Thanks BvU. Have I done anything correctly? You're spot on with the result, I just cannot work out how to get there. Cheers

 

[Chestermiller]

You have $$dV=-E_xdx-E_ydy$$This is independent of path. So, first you can integrate with respect to x at constant y, and then you can integrate with respect to y at constant x (or vice versa).

 

[BvU]

Have I done anything correctly?

Yes you have: the two numbers (scalar values for the potential differences) are just fine. All you have to do is give them the right sign (a minus sign for both) add them up ! As numbers, not as vectors. With the 150 V at the origin the sum total is -108

 

[Nick Jarvis]

Thanks v much. I cannot find this in my notes at all. Assuming the -108V is due to 3sf? Rather than my 108.5V?

So 150V at the origin. I then resolve in the x and y direction. Cannot work out though why it is 150V - 150V -108V, when we're looking at the +x/y directions? Like I said, this should be such an easy question, but I am really struggling with it.

Many thanks

 

[Chestermiller]

Thanks v much. I cannot find this in my notes at all. Assuming the -108V is due to 3sf? Rather than my 108.5V?
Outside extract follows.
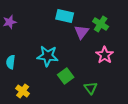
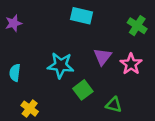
green cross: (101, 24) -> (137, 26), moved
purple triangle: (82, 32) -> (103, 57), moved
green triangle: (91, 88) -> (114, 105), turned -40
So 150V at the origin. I then resolve in the x and y direction. Cannot work out though why it is 150V - 150V -108V, when we're looking at the +x/y directions? Like I said, this should be such an easy question, but I am really struggling with it.

Many thanks

V=150-21.7x-12.5y

 

[BvU]

I cannot find this in my notes at all

There must be something relating ##V## and ##\vec E##, though ?
Do you recognize/understand my ##
\Delta V = -\int \vec E \cdot d\vec r \ \ \ ## and Chet's ##\ \ dV=-E_x\,dx-E_y\,dy \ \ ## ?

Once you do it's easy to find $$ \begin{align} V(5,12) & = V(0,0) + \Delta V \\ & = V(0,0) -\int \vec E \cdot d\vec r \\ & =V(0,0) - \int_0^5 \int_0^{12} \left ( E_x \, dx + E_y\,dy \right ) \\ & = V(0,0) -\int_0^5 E_x \, dx - \int_0^{12} E_y\,dy \end{align} $$

 

[Nick Jarvis]

Thank-you both. For some reason I was making it way more complicated than it needed to be. Going to work through a few more examples now.

Again, a huge thanks :)

 

[Chestermiller]

Alternatively,

The vector ##\mathbf{x}## is given by $$\mathbf(x)=13 (\sin{(67.38)}\mathbf{i}+\cos{(67.38)}\mathbf{j})$$ and the electric field ##\mathbf{E}## is given by
$$\mathbf{E}=25(\sin{(30)}\mathbf{i}+\cos{(30)}\mathbf{j})$$ So the dot product of ##\mathbf{E}## and ##\mathbf{x}## is given by:$$\mathbf{E}\centerdot{x}=325(\sin{(67.38)}\sin{(30)}+\cos{(67.38)}\cos{(30)})=325 \cos {(67.38-30)}=325\cos{(37.38)}$$This is just the product of the magnitudes of the two vectors times the cosine of the angle between them.